Review by Jim Anderson
I remember my Speech Class in Bible College — never did I dread such a class. That was, until we came to the point where we discussed the art of communication, a discussion that allowed me to come away feeling like I was a good communicator. I learned to listen well, make eye contact, and use body language that was affirming. I received an A in that class and immediately ranked it as one of my favorite classes that year. But that was 35 years ago, and much about communication has changed. We no longer live in an age where the majority of communication takes place in a face-to-face context. In fact, with the advent of social media, texting, and emails, communication in the context of each other is rapidly becoming a lost art. More importantly, as we lose the grace of God honoring communication, we lose the very basis by which God grows, disciplines, and matures the body of Christ. Rightly done, communication is essential to all we are as the body of Christ.
This critical subject is addressed in a new book, An Essential Guide to Interpersonal Communication, co-authored by Quentin J. Schultze and Diane M. Badzinski. Designed to be used in an academic setting, it addresses the full scope of interpersonal communication in an age of rapidly changing technologies. The authors state:
“We have written this book to help people practice the enduring essentials of interpersonal communication in the age of social media and through the lens of Christian wisdom. Our book is a practical and inspiring guide to being a faithful as well as an effective communicator in today’s multi media world” (x).
The book, a short 8 chapters and 127 pages, utilizes a theme to guide the reader through each chapter.

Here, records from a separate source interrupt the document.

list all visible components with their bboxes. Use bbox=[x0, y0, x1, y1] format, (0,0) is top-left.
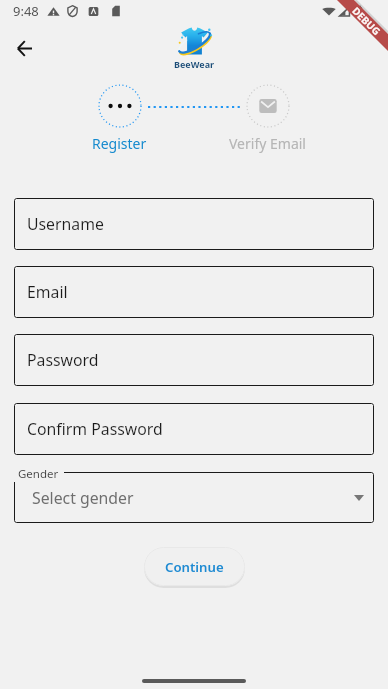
staticText: Gender bbox=[18, 466, 59, 482]
staticText: 9:48 bbox=[13, 2, 39, 20]
button[interactable]: Confirm Password bbox=[14, 403, 374, 455]
button[interactable]: Select gender bbox=[14, 472, 374, 523]
button[interactable]: Verify Email bbox=[246, 84, 290, 128]
button[interactable]: Register bbox=[98, 84, 142, 128]
staticText: Email bbox=[27, 281, 68, 303]
staticText: Verify Email bbox=[229, 134, 306, 153]
staticText: Select gender bbox=[32, 487, 134, 509]
staticText: Register bbox=[92, 134, 147, 153]
staticText: Confirm Password bbox=[27, 418, 163, 440]
staticText: DEBUG bbox=[351, 4, 384, 37]
staticText: Username bbox=[27, 213, 104, 235]
staticText: Password bbox=[27, 349, 99, 371]
staticText: BeeWear bbox=[174, 58, 215, 70]
button[interactable]: Back bbox=[8, 32, 40, 64]
button[interactable]: Email bbox=[14, 266, 374, 318]
button[interactable]: Continue bbox=[144, 547, 245, 586]
button[interactable]: Username bbox=[14, 198, 374, 250]
button[interactable]: Password bbox=[14, 334, 374, 386]
staticText: Continue bbox=[165, 558, 224, 576]
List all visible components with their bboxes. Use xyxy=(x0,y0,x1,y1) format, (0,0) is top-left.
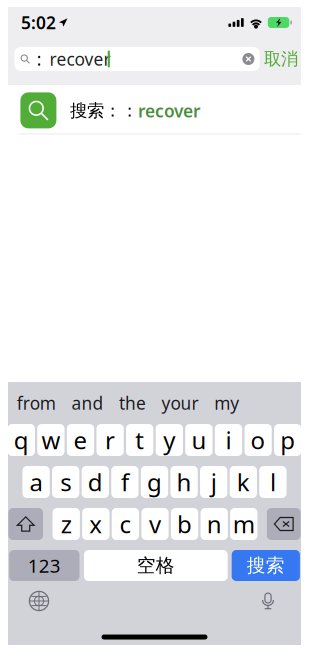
button[interactable]: h xyxy=(170,466,198,498)
button[interactable]: c xyxy=(112,508,139,540)
staticText: s xyxy=(60,466,71,498)
button[interactable]: 123 xyxy=(9,550,80,581)
staticText: k xyxy=(237,466,250,498)
staticText: and xyxy=(71,392,103,414)
button[interactable]: r xyxy=(96,424,124,456)
staticText: 搜索 xyxy=(247,554,285,577)
staticText: d xyxy=(88,466,103,498)
button[interactable]: i xyxy=(215,424,242,456)
button[interactable]: Dictate xyxy=(252,585,284,617)
staticText: z xyxy=(61,508,72,540)
staticText: t xyxy=(135,424,144,456)
button[interactable]: e xyxy=(67,424,94,456)
staticText: p xyxy=(280,424,295,456)
button[interactable]: m xyxy=(230,508,257,540)
staticText: from xyxy=(17,392,56,414)
button[interactable]: u xyxy=(185,424,212,456)
staticText: 5:02 xyxy=(21,11,56,34)
staticText: l xyxy=(270,466,276,498)
button[interactable]: w xyxy=(37,424,64,456)
button[interactable]: x xyxy=(82,508,110,540)
staticText: my xyxy=(214,392,239,414)
staticText: a xyxy=(30,466,43,498)
button[interactable]: from xyxy=(9,382,64,424)
button[interactable]: Switch keyboard xyxy=(23,585,55,617)
button[interactable]: l xyxy=(259,466,286,498)
staticText: j xyxy=(211,466,217,498)
button[interactable]: s xyxy=(52,466,79,498)
staticText: m xyxy=(233,508,255,540)
button[interactable]: p xyxy=(274,424,301,456)
button[interactable]: n xyxy=(201,508,228,540)
button[interactable]: Delete xyxy=(267,508,301,540)
button[interactable]: y xyxy=(156,424,183,456)
staticText: : xyxy=(37,48,42,70)
button[interactable]: q xyxy=(8,424,35,456)
staticText: 搜索： xyxy=(70,100,121,122)
button[interactable]: z xyxy=(52,508,80,540)
button[interactable]: the xyxy=(111,382,154,424)
button[interactable]: 搜索 xyxy=(232,550,300,581)
button[interactable]: 空格 xyxy=(84,550,228,581)
staticText: 空格 xyxy=(137,554,175,577)
staticText: v xyxy=(149,508,161,540)
staticText: w xyxy=(41,424,60,456)
staticText: b xyxy=(177,508,192,540)
staticText: u xyxy=(191,424,206,456)
staticText: f xyxy=(121,466,129,498)
staticText: r xyxy=(105,424,115,456)
button[interactable]: 取消 xyxy=(262,47,300,71)
staticText: your xyxy=(162,392,199,414)
button[interactable]: f xyxy=(111,466,138,498)
button[interactable]: v xyxy=(141,508,169,540)
staticText: h xyxy=(177,466,192,498)
button[interactable]: j xyxy=(200,466,227,498)
staticText: g xyxy=(147,466,162,498)
staticText: 取消 xyxy=(264,48,298,70)
staticText: x xyxy=(89,508,102,540)
button[interactable]: b xyxy=(171,508,198,540)
staticText: q xyxy=(14,424,29,456)
button[interactable]: a xyxy=(22,466,50,498)
button[interactable]: t xyxy=(126,424,153,456)
staticText: o xyxy=(251,424,266,456)
staticText: n xyxy=(207,508,222,540)
button[interactable]: k xyxy=(230,466,257,498)
staticText: i xyxy=(226,424,232,456)
button[interactable]: my xyxy=(206,382,247,424)
button[interactable]: 搜索： xyxy=(8,85,301,134)
staticText: y xyxy=(163,424,175,456)
staticText: recover xyxy=(138,99,201,122)
staticText: recover xyxy=(49,48,110,70)
staticText: 123 xyxy=(28,553,61,578)
staticText: c xyxy=(119,508,131,540)
button[interactable]: g xyxy=(141,466,168,498)
button[interactable]: your xyxy=(154,382,206,424)
staticText: ： xyxy=(121,100,138,122)
button[interactable]: and xyxy=(64,382,111,424)
button[interactable]: d xyxy=(82,466,109,498)
button[interactable]: Clear text xyxy=(237,47,259,71)
staticText: e xyxy=(74,424,88,456)
staticText: the xyxy=(119,392,146,414)
button[interactable]: Shift xyxy=(8,508,43,540)
button[interactable]: o xyxy=(244,424,272,456)
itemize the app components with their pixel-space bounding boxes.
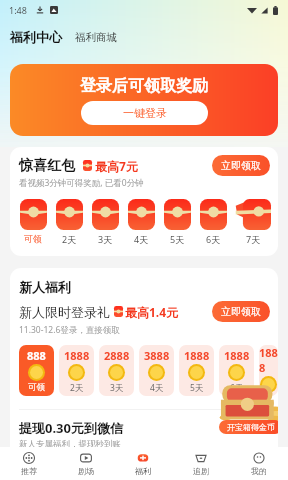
button[interactable]: 追剧 bbox=[172, 447, 230, 476]
button[interactable]: 1888 bbox=[219, 345, 254, 396]
other: 我的 bbox=[253, 452, 265, 464]
staticText: 福利 bbox=[135, 466, 151, 476]
staticText: 5天 bbox=[170, 233, 185, 245]
button[interactable]: 4天 bbox=[127, 199, 155, 245]
staticText: 6天 bbox=[206, 233, 221, 245]
staticText: 福利中心 bbox=[10, 29, 62, 45]
button[interactable]: 2888 bbox=[99, 345, 134, 396]
staticText: 最高1.4元 bbox=[125, 304, 179, 320]
staticText: 7天 bbox=[262, 394, 276, 396]
staticText: 一键登录 bbox=[123, 106, 167, 120]
staticText: 我的 bbox=[251, 466, 267, 476]
staticText: 4天 bbox=[134, 233, 149, 245]
staticText: 开宝箱得金币 bbox=[227, 422, 275, 432]
staticText: 4天 bbox=[150, 382, 164, 394]
staticText: 惊喜红包 bbox=[19, 157, 75, 175]
button[interactable]: 888 bbox=[19, 345, 54, 396]
button[interactable]: 立即领取 bbox=[212, 155, 270, 176]
staticText: 最高7元 bbox=[95, 158, 138, 174]
button[interactable]: 开宝箱得金币 bbox=[217, 383, 278, 435]
staticText: 1888 bbox=[184, 348, 210, 363]
staticText: 1888 bbox=[224, 348, 250, 363]
staticText: 1:48 bbox=[9, 4, 27, 16]
staticText: 提现0.30元到微信 bbox=[19, 419, 123, 437]
staticText: 6天 bbox=[230, 382, 244, 394]
staticText: 立即领取 bbox=[221, 305, 261, 318]
button[interactable]: 福利 bbox=[114, 447, 172, 476]
button[interactable]: 3天 bbox=[91, 199, 119, 245]
button[interactable]: 6天 bbox=[199, 199, 227, 245]
button[interactable]: 福利中心 bbox=[10, 29, 62, 45]
staticText: 看视频3分钟可得奖励, 已看0分钟 bbox=[19, 177, 144, 189]
staticText: 2天 bbox=[70, 382, 84, 394]
button[interactable]: 立即领取 bbox=[212, 301, 270, 322]
staticText: 追剧 bbox=[193, 466, 209, 476]
staticText: 登录后可领取奖励 bbox=[80, 76, 208, 96]
staticText: 1888 bbox=[64, 348, 90, 363]
staticText: 新人专属福利，提现秒到账 bbox=[19, 439, 121, 450]
staticText: 1888 bbox=[259, 345, 278, 375]
other: 福利 bbox=[137, 452, 149, 464]
staticText: 可领 bbox=[28, 382, 45, 393]
staticText: 3天 bbox=[110, 382, 124, 394]
staticText: 推荐 bbox=[21, 466, 37, 476]
button[interactable]: 1888 bbox=[179, 345, 214, 396]
button[interactable]: 可领 bbox=[19, 199, 47, 244]
staticText: 新人福利 bbox=[19, 279, 71, 295]
staticText: 新人限时登录礼 bbox=[19, 304, 110, 320]
other: 推荐 bbox=[23, 452, 35, 464]
staticText: 福利商城 bbox=[75, 31, 117, 44]
button[interactable]: 2天 bbox=[55, 199, 83, 245]
staticText: 3天 bbox=[98, 233, 113, 245]
staticText: 5天 bbox=[190, 382, 204, 394]
button[interactable]: 登录后可领取奖励 bbox=[10, 64, 278, 136]
staticText: 11.30-12.6登录，直接领取 bbox=[19, 324, 120, 336]
other: 剧场 bbox=[80, 452, 92, 464]
staticText: 可领 bbox=[24, 233, 42, 244]
button[interactable]: 5天 bbox=[163, 199, 191, 245]
button[interactable]: 福利商城 bbox=[75, 31, 117, 45]
button[interactable]: 1888 bbox=[259, 345, 278, 396]
button[interactable]: 我的 bbox=[230, 447, 288, 476]
staticText: 2888 bbox=[104, 348, 130, 363]
other: 追剧 bbox=[195, 452, 207, 464]
button[interactable]: 剧场 bbox=[57, 447, 114, 476]
button[interactable]: 一键登录 bbox=[81, 101, 208, 125]
button[interactable]: 7天 bbox=[235, 199, 271, 245]
staticText: 立即领取 bbox=[221, 159, 261, 172]
staticText: 888 bbox=[27, 348, 46, 363]
button[interactable]: 推荐 bbox=[0, 447, 57, 476]
staticText: 2天 bbox=[62, 233, 77, 245]
button[interactable]: 1888 bbox=[59, 345, 94, 396]
staticText: 3888 bbox=[144, 348, 170, 363]
staticText: 剧场 bbox=[78, 466, 94, 476]
button[interactable]: 3888 bbox=[139, 345, 174, 396]
staticText: 7天 bbox=[246, 233, 261, 245]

Each theme is meant to offer both admonishment to change poor habits of communication and encouragement to fulfill and improve in areas where we may already be strong. The book is full of keen insights on the contemporary state of communication.
Two chapters stood out as especially beneficial to me as I worked my way through this book.
Chapter two, entitled “Listen Attentively,” drives home the point that very often, lost in the foray of modern technology, we have the misguided belief that with all of our modes of communication, we are communicating at a high level today. Nothing could be further from the truth. According to Schultze and Badzinski, the most important element of communication is listening. They point out that listening to both God and neighbor are critical to all of communal life. They write:
“When we are committed to listening, there is hope for our relationships. When we stop listening we cease paying attention to both God and neighbor, our relationships wither and die” (17).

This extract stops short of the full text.